It’s free, clean, and renewable, so why don’t we see more wind turbines used on rooftops like solar panels?
In a nutshell, it’s the blades.
More moving parts means more complexity, and you don’t have to worry about that with solar.
But what if we could contain those moving parts in a way that’s safer and more efficient?
Using a similar design as the “wings” on race cars, Aeromine Technologies has done just that.
Its turbine works on rooftops without exposed blades, all while taking up far less space than solar panels.
Can the Aeromine make generating wind energy on rooftops a breeze?
I’m Matt Ferrell .
.
.
welcome to Undecided.
Along with other renewables, the use of wind energy is growing.
In 2021, turbines contributed about 9% of the utility-scale generation of electricity in the U.
S, which is a big jump from less than 1% in 1990.
Wind also produces a lot more power than solar in general.
Last year, wind energy generated more than twice the electricity of solar in the United States.
As effective as wind turbines can be, they still have their limitations.
That’s because the giant propellers that you see dotting landscapes are imposing in more ways than one.
Their high upfront costs, maintenance requirements, and effects on wildlife all present significant challenges.
Small wind turbines, or SWTs, are no different, with factors like their sound, height, and aesthetics often hindering their practicality.
They can vibrate, which leads to both noise and structural issues.
Unstable wind flows can cause turbulence, stressing the turbine’s components.
And nearby buildings can affect the wind path, significantly reducing their power capacity.
Basically, there’s a reason why you probably associate wind turbines with rolling hills (or grinding wheat), not gables and chimneys.
They’re just not as easy to adapt to rooftops the way solar panels are.
We’ve discussed these difficulties in depth in a previous video.
Aeromine aims to solve that problem.
The company claims its “motionless” turbine can generate as much as 50% more energy than solar panels using 10% of the space.
To understand how the Aeromine can accomplish this, though, we need to take a quick step back and explain how conventional wind turbines work.
It all comes down to airfoils.
Anything that you need to function aerodynamically requires one: airplanes, helicopters, pinwheels, and of course, wind turbines.
In fact, turbines in the U.
S.
initially used the same airfoil type as airplane wings before scientists developed blade-specific ones.
Without the feather-like shape of airfoils, we wouldn’t be able to conquer the skies.
The purpose of an airfoil is to make physics work for you.
Both turbines and airplanes want more lift than drag, so they use airfoils to take advantage of the Bernoulli Effect.

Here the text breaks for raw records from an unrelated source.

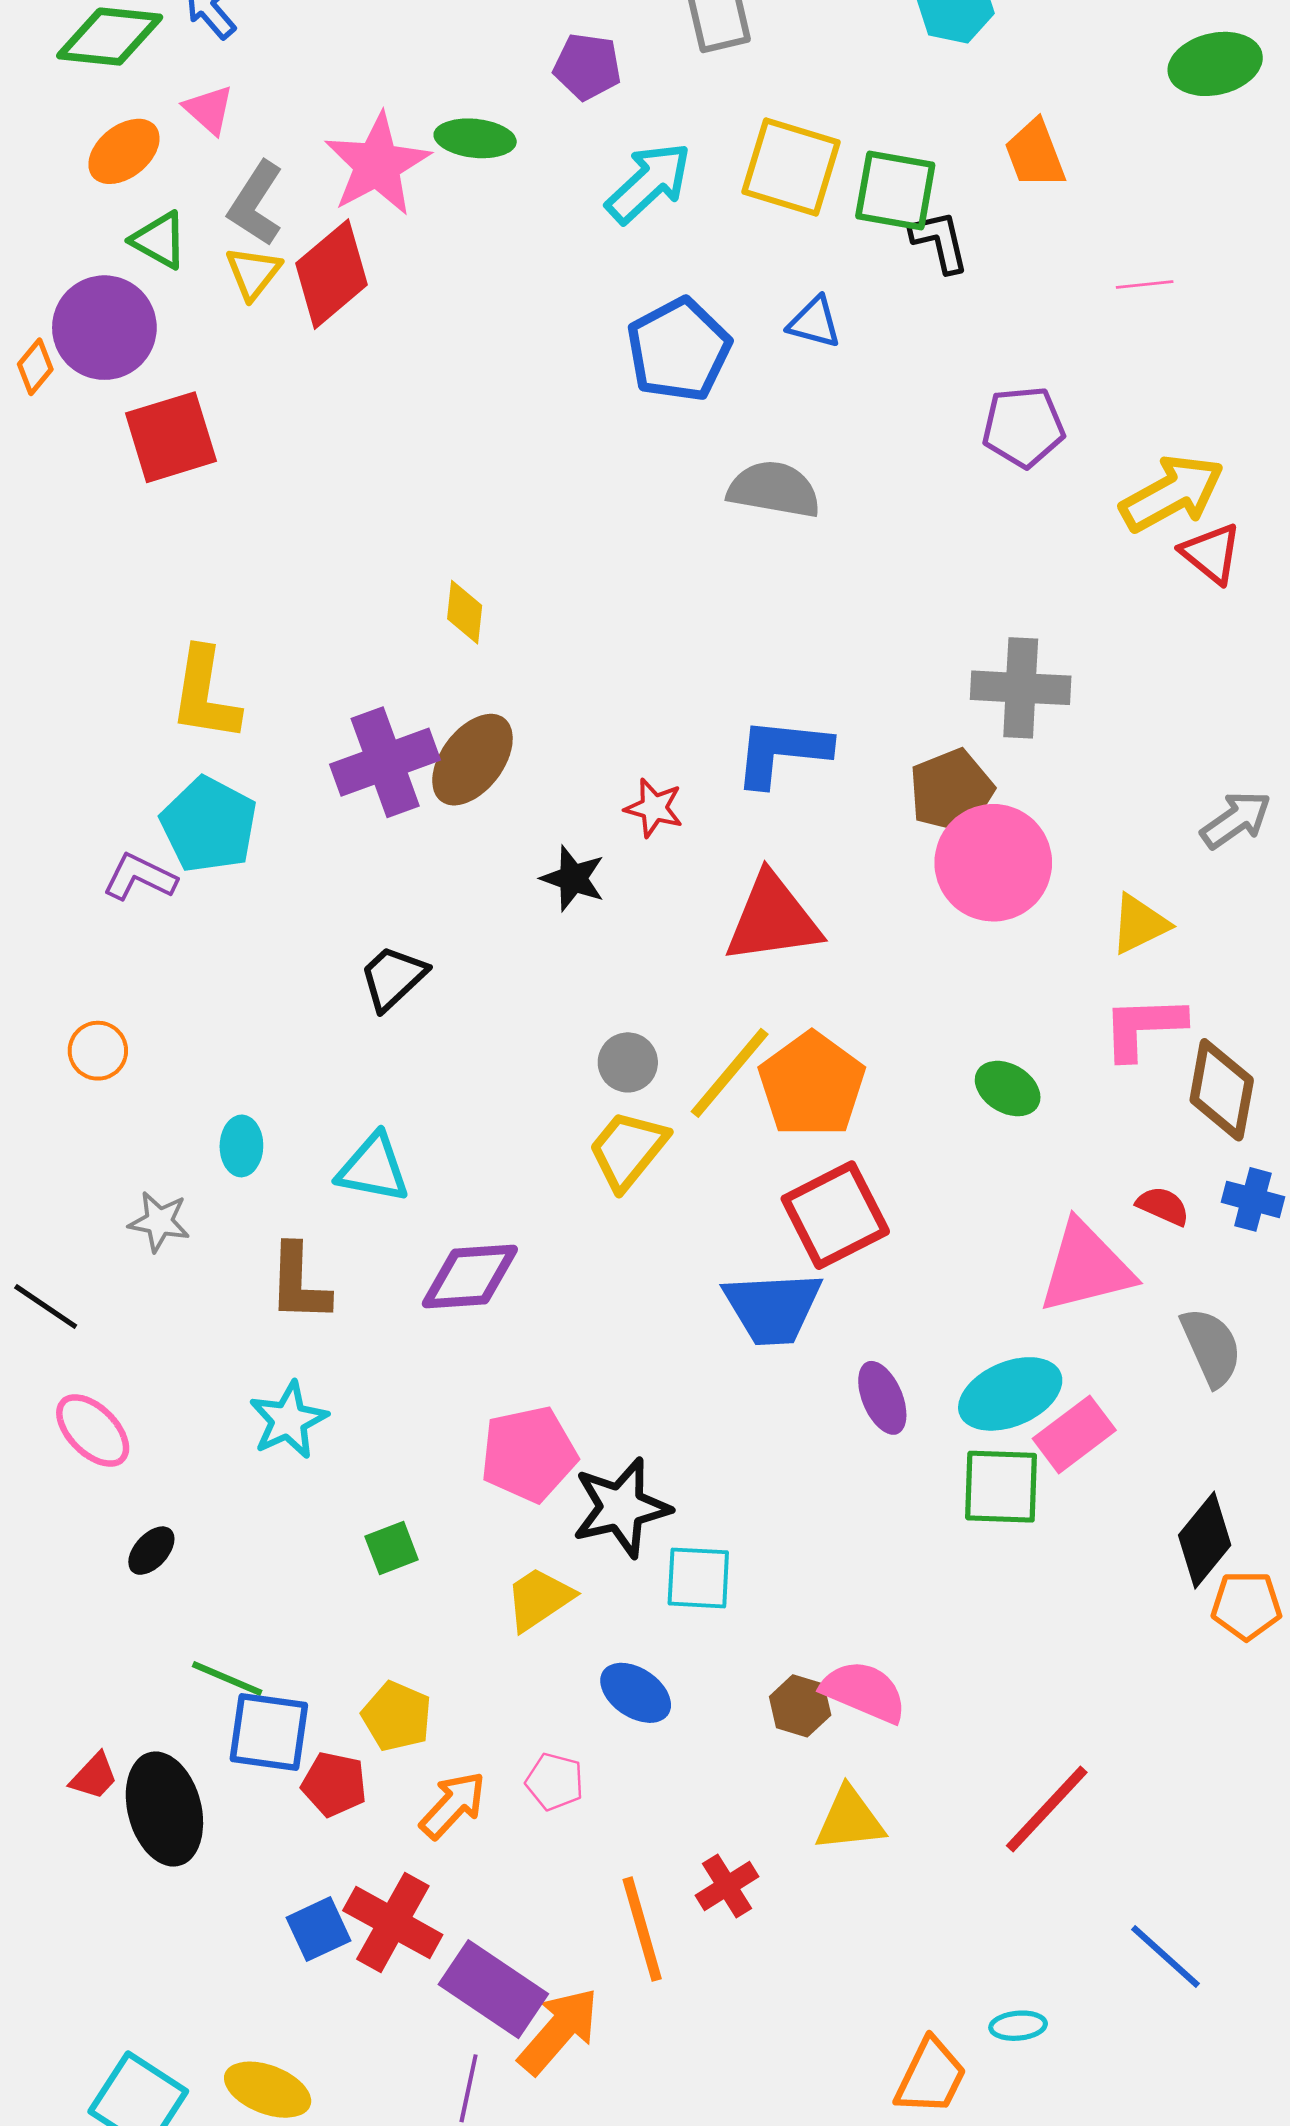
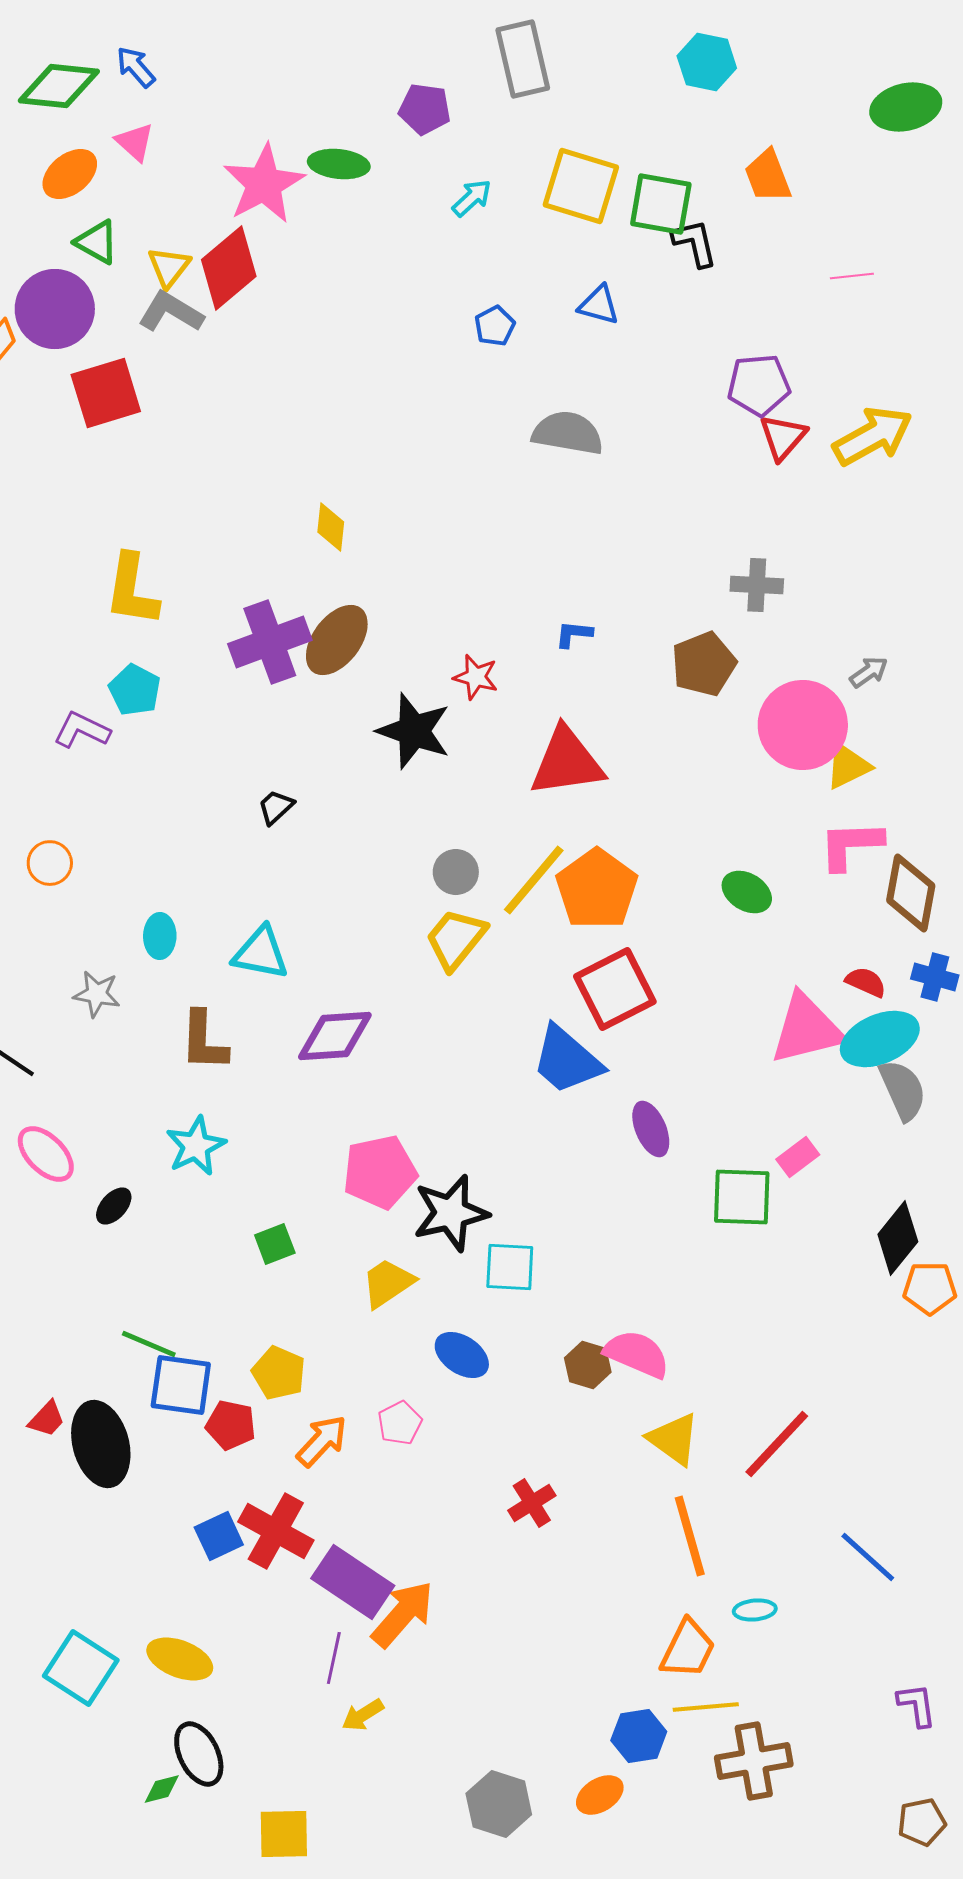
cyan arrow: (649, 183) -> (472, 198), size x0.6
gray L-shape: (256, 204) -> (171, 312), moved, turned 88
blue pentagon: (679, 350) -> (495, 326), size x0.5
red triangle: (1211, 553) -> (783, 437), moved, turned 32
gray cross: (1021, 688) -> (757, 585), size x0.7
blue L-shape: (782, 752) -> (574, 634), size x0.5
gray arrow: (1236, 820) -> (869, 672), moved, size x0.7
cyan pentagon: (209, 825) -> (135, 690), size x0.7
pink circle: (993, 863) -> (803, 725), moved
black star: (573, 878) -> (414, 731), size x1.5
black trapezoid: (393, 978) -> (276, 807), size x0.7
blue trapezoid: (773, 1308) -> (567, 1060), turned 44
cyan ellipse: (1010, 1394) -> (880, 1039), moved
pink rectangle: (1074, 1434) -> (798, 1157), size x0.7
black ellipse: (151, 1551) -> (114, 1206), moved
pink pentagon: (555, 1782) -> (400, 1423), turned 30
yellow triangle: (850, 1819) -> (674, 1439), moved, turned 42
orange line: (642, 1929) -> (690, 1536), moved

This refers to how gasses and liquids flow around an object at different speeds.
A slower-moving fluid (like air) will build up more pressure than a faster-moving fluid, and this forces objects toward the faster-moving fluid.
The layout of an airplane wing causes air to flow faster over the top side and slower on the bottom side.
This results in the bottom side producing the higher air pressure needed for the lift that gets planes off the ground – and the blades of turbines moving.
And as the rotor of the turbine spins, it powers a generator, producing electricity.
In the case of auto racing, though, you don’t want your car to go flying.
That’s why both the contours of the car’s chassis and the “wings” that engineers stick on its surface are upside-down airfoils.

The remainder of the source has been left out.